Exercise brief - Return all lines of the listing below that carry the word "nicht".

The input -
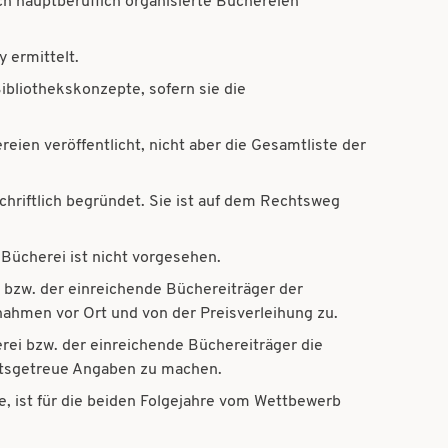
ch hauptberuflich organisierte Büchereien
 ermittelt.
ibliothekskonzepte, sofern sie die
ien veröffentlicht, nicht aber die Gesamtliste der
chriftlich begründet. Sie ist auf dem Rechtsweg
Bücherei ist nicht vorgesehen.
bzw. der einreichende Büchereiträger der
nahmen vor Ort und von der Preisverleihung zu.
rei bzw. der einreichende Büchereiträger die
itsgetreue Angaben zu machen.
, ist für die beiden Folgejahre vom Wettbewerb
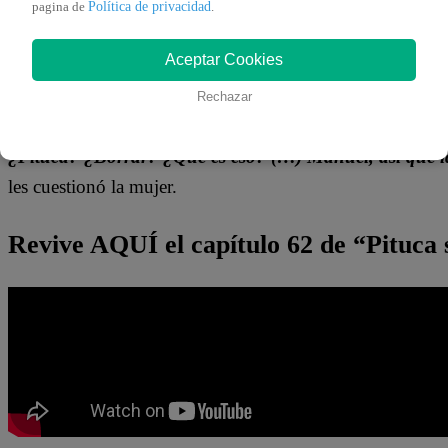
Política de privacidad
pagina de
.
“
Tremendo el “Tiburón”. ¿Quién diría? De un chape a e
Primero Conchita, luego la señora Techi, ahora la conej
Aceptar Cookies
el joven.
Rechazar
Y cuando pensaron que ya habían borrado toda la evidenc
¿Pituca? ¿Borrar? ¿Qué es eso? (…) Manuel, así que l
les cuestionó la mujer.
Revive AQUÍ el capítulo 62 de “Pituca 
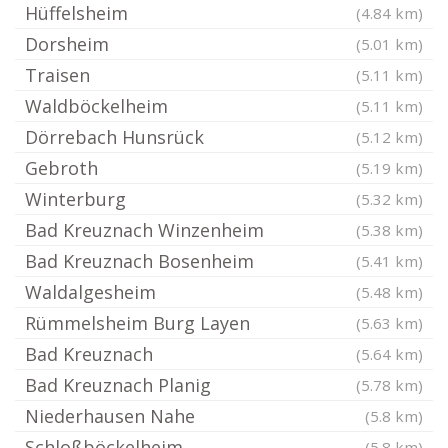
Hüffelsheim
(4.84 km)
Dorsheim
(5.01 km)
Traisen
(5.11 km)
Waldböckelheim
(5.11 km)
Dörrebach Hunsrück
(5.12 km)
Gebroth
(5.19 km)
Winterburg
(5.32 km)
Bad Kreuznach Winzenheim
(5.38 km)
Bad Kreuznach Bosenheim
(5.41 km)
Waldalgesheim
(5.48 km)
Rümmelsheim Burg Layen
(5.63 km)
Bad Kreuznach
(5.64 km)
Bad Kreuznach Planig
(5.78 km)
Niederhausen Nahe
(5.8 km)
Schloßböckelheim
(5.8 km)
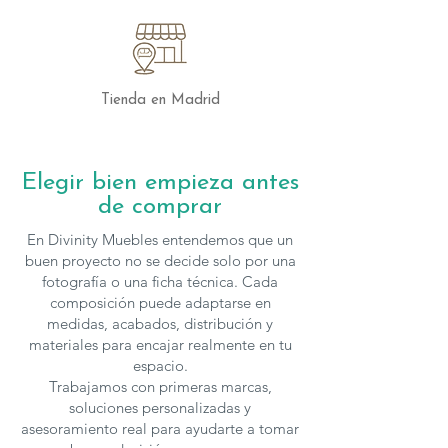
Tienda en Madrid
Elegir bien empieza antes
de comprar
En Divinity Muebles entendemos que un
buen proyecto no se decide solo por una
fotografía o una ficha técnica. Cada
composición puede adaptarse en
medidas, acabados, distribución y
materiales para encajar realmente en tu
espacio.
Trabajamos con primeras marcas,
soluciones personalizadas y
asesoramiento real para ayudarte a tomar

Expected answer -
ien veröffentlicht, nicht aber die Gesamtliste der
Bücherei ist nicht vorgesehen.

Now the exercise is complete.